## Task goal
Count the lines below that contain the word "bóng", and reply with only that number.

## Input data

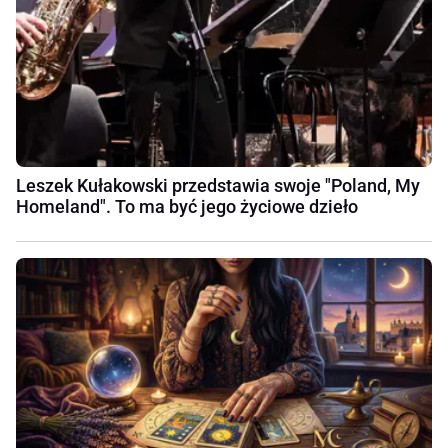
Leszek Kułakowski przedstawia swoje "Poland, My
Homeland". To ma być jego życiowe dzieło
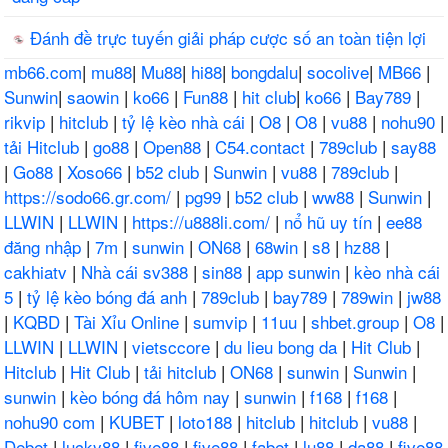
Đánh đề trực tuyến giải pháp cược số an toàn tiện lợi
mb66.com
|
mu88
|
Mu88
|
hi88
|
bongdalu
|
socolive
|
MB66
|
Sunwin
|
saowin
|
ko66
|
Fun88
|
hit club
|
ko66
|
Bay789
|
rikvip
|
hitclub
|
tỷ lệ kèo nhà cái
|
O8
|
O8
|
vu88
|
nohu90
|
tải Hitclub
|
go88
|
Open88
|
C54.contact
|
789club
|
say88
|
Go88
|
Xoso66
|
b52 club
|
Sunwin
|
vu88
|
789club
|
https://sodo66.gr.com/
|
pg99
|
b52 club
|
ww88
|
Sunwin
|
LLWIN
|
LLWIN
|
https://u888li.com/
|
nổ hũ uy tín
|
ee88
đăng nhập
|
7m
|
sunwin
|
ON68
|
68win
|
s8
|
hz88
|
cakhiatv
|
Nhà cái sv388
|
sin88
|
app sunwin
|
kèo nhà cái
5
|
tỷ lệ kèo bóng đá anh
|
789club
|
bay789
|
789win
|
jw88
|
KQBD
|
Tài Xỉu Online
|
sumvip
|
11uu
|
shbet.group
|
O8
|
LLWIN
|
LLWIN
|
vietsccore
|
du lieu bong da
|
Hit Club
|
Hitclub
|
Hit Club
|
tải hitclub
|
ON68
|
sunwin
|
Sunwin
|
sunwin
|
kèo bóng đá hôm nay
|
sunwin
|
f168
|
f168
|
nohu90 com
|
KUBET
|
loto188
|
hitclub
|
hitclub
|
vu88
|
Debet
|
lucky88
|
five88
|
five88
|
fabet
|
lu88
|
da88
|
five88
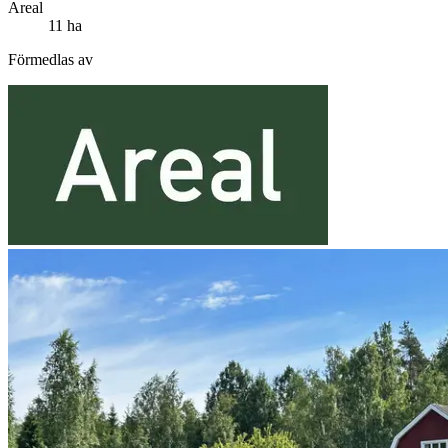
Areal
11 ha
Förmedlas av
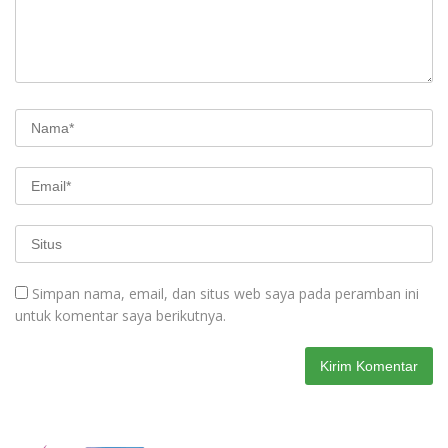
Simpan nama, email, dan situs web saya pada peramban ini
untuk komentar saya berikutnya.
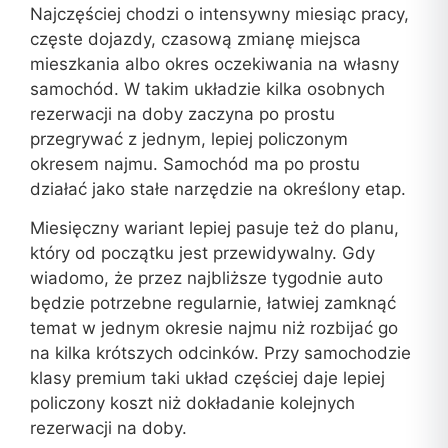
Najczęściej chodzi o intensywny miesiąc pracy,
częste dojazdy, czasową zmianę miejsca
mieszkania albo okres oczekiwania na własny
samochód. W takim układzie kilka osobnych
rezerwacji na doby zaczyna po prostu
przegrywać z jednym, lepiej policzonym
okresem najmu. Samochód ma po prostu
działać jako stałe narzędzie na określony etap.
Miesięczny wariant lepiej pasuje też do planu,
który od początku jest przewidywalny. Gdy
wiadomo, że przez najbliższe tygodnie auto
będzie potrzebne regularnie, łatwiej zamknąć
temat w jednym okresie najmu niż rozbijać go
na kilka krótszych odcinków. Przy samochodzie
klasy premium taki układ częściej daje lepiej
policzony koszt niż dokładanie kolejnych
rezerwacji na doby.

## Answer box
2